Why it is safer to fry in lard, ghee, and coconut oil
Lard (animal fat):
- contains a large amount of saturated and monounsaturated fats, which are much more stable at high temperatures;
- does not oxidize as actively when heated as omega-6 fats;
- historically and physiologically, the human body is better adapted to such fats – they do not cause oxidative stress during frying.
Ghee:
- Practically contains no lactose, casein, or water, making it very heat-stable (smoke point above 250 °C).
- Also contains saturated and monounsaturated fatty acids that are heat-resistant.
- Ghee is traditionally used in Ayurveda and is considered beneficial for digestion.
Coconut oil:
- Up to 90% of its composition consists of saturated fatty acids, especially lauric acid. Thanks to this, it does not break down during frying and has a high smoke point (177–230 °C depending on the degree of refinement).
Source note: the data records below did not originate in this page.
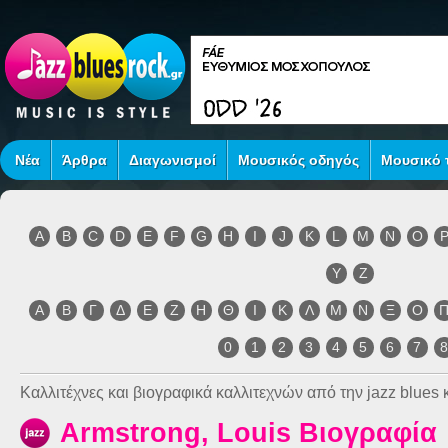
Νέα
Άρθρα
Διαγωνισμοί
Μουσικός οδηγός
Μουσικό τ
A
B
C
D
E
F
G
H
I
J
K
L
M
N
O
Y
Z
Α
Β
Γ
Δ
Ε
Ζ
Η
Θ
Ι
Κ
Λ
Μ
Ν
Ξ
Ο
0
1
2
3
4
5
6
7
Καλλιτέχνες και βιογραφικά καλλιτεχνών από την jazz blues κ
Armstrong, Louis Βιογραφία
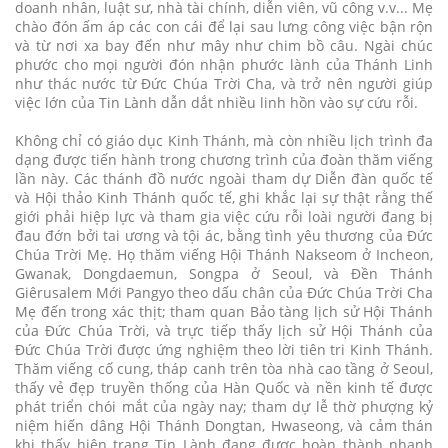
doanh nhân, luật sư, nhà tài chính, diễn viên, vũ công v.v... Mẹ
chào đón ấm áp các con cái để lại sau lưng công việc bận rộn
và từ nơi xa bay đến như mây như chim bồ câu. Ngài chúc
phước cho mọi người đón nhận phước lành của Thánh Linh
như thác nước từ Đức Chúa Trời Cha, và trở nên người giúp
việc lớn của Tin Lành dẫn dắt nhiều linh hồn vào sự cứu rỗi.
Không chỉ có giáo dục Kinh Thánh, mà còn nhiều lịch trình đa
dạng được tiến hành trong chương trình của đoàn thăm viếng
lần này. Các thánh đồ nước ngoài tham dự Diễn đàn quốc tế
và Hội thảo Kinh Thánh quốc tế, ghi khắc lại sự thật rằng thế
giới phải hiệp lực và tham gia việc cứu rỗi loài người đang bị
đau đớn bởi tai ương và tội ác, bằng tình yêu thương của Đức
Chúa Trời Mẹ. Họ thăm viếng Hội Thánh Nakseom ở Incheon,
Gwanak, Dongdaemun, Songpa ở Seoul, và Đền Thánh
Giêrusalem Mới Pangyo theo dấu chân của Đức Chúa Trời Cha
Mẹ đến trong xác thịt; tham quan Bảo tàng lịch sử Hội Thánh
của Đức Chúa Trời, và trực tiếp thấy lịch sử Hội Thánh của
Đức Chúa Trời được ứng nghiệm theo lời tiên tri Kinh Thánh.
Thăm viếng cố cung, tháp canh trên tòa nhà cao tầng ở Seoul,
thấy vẻ đẹp truyền thống của Hàn Quốc và nền kinh tế được
phát triển chói mắt của ngày nay; tham dự lễ thờ phượng kỷ
niệm hiến dâng Hội Thánh Dongtan, Hwaseong, và cảm thán
khi thấy hiện trạng Tin Lành đang được hoàn thành nhanh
- It also has a mild antimicrobial effect and does not provoke an inflammatory response like excess omega-6.
Butter is an intermediate option. It is suitable for gentle thermal processing but is not recommended for intense frying or prolonged heating, especially at high temperatures, as it has the following problematic points:
- When heated, milk proteins (including casein and lactose) begin to burn and form acrolein and other toxic products.
- Water also causes foaming during frying, increasing the likelihood of overheating and making the oil less stable.
- The smoke point of regular butter is only 120–150 °C, making it unsuitable for frying in a pan.
- Even at moderate temperatures, it begins to smoke and break down.